• _MATERIAL FOR THIS EXERCISE_
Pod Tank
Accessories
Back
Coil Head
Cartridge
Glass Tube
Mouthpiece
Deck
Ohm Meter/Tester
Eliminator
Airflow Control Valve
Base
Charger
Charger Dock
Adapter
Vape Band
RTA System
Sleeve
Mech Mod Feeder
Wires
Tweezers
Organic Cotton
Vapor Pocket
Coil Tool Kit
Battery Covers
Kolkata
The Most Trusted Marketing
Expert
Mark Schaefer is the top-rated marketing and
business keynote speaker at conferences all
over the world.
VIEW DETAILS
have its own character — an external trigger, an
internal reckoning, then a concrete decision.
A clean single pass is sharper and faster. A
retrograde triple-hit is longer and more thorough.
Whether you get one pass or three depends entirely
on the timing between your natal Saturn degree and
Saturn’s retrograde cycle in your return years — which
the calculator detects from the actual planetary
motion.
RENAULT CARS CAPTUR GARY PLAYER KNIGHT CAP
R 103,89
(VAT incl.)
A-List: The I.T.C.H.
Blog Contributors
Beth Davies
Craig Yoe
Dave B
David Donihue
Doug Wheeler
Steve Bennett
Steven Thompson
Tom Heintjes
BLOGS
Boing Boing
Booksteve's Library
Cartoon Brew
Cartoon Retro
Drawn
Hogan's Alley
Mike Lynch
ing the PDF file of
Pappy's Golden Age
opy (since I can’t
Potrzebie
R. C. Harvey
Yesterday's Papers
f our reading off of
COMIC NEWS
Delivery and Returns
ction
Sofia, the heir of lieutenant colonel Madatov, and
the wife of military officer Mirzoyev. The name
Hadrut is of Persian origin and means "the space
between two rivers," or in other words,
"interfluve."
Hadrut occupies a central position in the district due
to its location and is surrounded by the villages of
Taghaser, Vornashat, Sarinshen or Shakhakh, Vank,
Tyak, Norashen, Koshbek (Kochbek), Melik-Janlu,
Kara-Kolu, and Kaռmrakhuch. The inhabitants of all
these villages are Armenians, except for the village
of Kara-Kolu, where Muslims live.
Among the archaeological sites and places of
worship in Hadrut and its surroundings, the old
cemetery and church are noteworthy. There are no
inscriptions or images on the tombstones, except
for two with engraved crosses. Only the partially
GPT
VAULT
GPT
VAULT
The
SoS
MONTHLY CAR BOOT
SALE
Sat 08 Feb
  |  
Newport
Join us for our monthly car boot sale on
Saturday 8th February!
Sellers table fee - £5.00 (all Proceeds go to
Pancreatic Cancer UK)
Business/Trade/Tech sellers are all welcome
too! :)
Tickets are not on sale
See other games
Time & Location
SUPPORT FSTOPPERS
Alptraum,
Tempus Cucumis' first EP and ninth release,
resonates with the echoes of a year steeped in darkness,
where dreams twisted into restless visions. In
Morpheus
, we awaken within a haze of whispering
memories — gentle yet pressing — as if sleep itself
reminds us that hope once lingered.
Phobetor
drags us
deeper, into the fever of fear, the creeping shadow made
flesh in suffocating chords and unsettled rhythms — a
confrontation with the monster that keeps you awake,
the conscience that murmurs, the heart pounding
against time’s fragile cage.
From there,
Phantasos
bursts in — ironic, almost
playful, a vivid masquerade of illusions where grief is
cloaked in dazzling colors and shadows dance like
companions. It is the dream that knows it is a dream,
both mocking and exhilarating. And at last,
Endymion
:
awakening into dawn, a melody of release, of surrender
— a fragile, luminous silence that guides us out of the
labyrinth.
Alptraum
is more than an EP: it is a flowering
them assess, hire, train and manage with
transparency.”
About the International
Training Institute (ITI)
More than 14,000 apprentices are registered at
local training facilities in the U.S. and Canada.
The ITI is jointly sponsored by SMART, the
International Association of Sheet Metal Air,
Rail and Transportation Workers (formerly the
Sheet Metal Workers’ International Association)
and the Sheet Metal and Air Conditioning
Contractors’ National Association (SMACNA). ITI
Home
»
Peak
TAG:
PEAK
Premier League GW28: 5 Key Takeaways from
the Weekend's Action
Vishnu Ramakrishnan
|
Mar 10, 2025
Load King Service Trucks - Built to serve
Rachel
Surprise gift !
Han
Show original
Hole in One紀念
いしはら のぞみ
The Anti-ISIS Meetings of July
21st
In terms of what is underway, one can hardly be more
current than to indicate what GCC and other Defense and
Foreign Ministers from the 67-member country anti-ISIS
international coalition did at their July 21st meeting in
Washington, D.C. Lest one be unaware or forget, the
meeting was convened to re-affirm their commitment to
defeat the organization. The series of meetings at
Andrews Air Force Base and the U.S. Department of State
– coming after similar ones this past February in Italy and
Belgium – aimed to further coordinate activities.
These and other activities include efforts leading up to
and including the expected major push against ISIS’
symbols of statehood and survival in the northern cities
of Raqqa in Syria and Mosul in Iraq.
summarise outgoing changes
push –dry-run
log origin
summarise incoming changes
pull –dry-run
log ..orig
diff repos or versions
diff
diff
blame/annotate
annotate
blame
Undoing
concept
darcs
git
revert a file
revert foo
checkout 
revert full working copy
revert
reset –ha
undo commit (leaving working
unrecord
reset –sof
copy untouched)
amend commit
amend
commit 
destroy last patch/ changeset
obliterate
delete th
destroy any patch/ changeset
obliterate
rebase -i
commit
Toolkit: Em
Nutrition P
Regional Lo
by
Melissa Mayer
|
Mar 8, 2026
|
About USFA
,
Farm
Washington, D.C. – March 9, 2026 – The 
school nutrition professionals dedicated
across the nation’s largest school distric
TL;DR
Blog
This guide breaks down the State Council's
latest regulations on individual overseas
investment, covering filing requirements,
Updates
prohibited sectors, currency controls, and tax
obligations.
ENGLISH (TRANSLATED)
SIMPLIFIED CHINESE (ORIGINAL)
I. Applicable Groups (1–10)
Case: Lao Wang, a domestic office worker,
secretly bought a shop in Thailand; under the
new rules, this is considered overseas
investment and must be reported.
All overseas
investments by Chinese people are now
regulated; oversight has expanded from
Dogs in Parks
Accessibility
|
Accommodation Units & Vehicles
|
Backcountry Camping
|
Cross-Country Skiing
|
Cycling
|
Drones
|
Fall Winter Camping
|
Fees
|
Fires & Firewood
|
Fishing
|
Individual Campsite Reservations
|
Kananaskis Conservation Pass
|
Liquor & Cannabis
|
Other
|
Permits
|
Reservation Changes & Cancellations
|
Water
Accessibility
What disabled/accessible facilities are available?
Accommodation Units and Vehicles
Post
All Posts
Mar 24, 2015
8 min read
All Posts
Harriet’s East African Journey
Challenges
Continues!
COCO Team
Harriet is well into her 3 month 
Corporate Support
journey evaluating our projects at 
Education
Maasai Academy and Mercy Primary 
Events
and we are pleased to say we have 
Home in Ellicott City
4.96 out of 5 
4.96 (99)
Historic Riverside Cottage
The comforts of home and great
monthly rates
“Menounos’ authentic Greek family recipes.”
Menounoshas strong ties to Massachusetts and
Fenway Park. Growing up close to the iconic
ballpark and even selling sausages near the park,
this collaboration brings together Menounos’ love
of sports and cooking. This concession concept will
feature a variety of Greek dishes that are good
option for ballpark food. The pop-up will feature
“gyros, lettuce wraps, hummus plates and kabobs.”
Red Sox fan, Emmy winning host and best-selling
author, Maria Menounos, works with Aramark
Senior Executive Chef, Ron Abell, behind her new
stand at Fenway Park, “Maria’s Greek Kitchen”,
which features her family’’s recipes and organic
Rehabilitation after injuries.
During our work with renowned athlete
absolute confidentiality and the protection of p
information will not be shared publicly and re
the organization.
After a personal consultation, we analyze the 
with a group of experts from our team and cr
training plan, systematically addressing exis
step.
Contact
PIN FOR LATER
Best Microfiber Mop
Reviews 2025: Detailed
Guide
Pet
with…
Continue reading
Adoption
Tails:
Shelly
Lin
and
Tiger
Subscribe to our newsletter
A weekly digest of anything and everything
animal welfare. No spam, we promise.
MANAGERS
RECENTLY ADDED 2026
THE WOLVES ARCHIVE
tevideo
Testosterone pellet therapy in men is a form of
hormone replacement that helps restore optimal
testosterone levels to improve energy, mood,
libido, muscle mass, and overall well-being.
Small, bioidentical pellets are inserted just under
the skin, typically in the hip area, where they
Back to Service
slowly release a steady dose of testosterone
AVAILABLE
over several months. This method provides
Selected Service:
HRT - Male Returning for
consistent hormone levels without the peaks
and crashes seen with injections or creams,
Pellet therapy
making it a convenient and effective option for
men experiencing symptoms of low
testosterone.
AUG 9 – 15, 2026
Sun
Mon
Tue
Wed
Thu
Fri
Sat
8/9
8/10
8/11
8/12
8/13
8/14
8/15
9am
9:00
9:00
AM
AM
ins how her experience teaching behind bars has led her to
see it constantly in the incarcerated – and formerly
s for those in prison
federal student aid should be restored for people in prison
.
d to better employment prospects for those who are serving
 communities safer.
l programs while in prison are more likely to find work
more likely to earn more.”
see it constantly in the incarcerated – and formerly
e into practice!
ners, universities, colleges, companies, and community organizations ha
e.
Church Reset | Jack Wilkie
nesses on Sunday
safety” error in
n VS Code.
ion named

• _HOW TO COMPLETE THIS TASK_
Retype exactly the lines from the first line of the records above through the line containing "Whether you get", both included, and nothing else.

• _SOLUTION TO THIS EXERCISE_
Pod Tank
Accessories
Back
Coil Head
Cartridge
Glass Tube
Mouthpiece
Deck
Ohm Meter/Tester
Eliminator
Airflow Control Valve
Base
Charger
Charger Dock
Adapter
Vape Band
RTA System
Sleeve
Mech Mod Feeder
Wires
Tweezers
Organic Cotton
Vapor Pocket
Coil Tool Kit
Battery Covers
Kolkata
The Most Trusted Marketing
Expert
Mark Schaefer is the top-rated marketing and
business keynote speaker at conferences all
over the world.
VIEW DETAILS
have its own character — an external trigger, an
internal reckoning, then a concrete decision.
A clean single pass is sharper and faster. A
retrograde triple-hit is longer and more thorough.
Whether you get one pass or three depends entirely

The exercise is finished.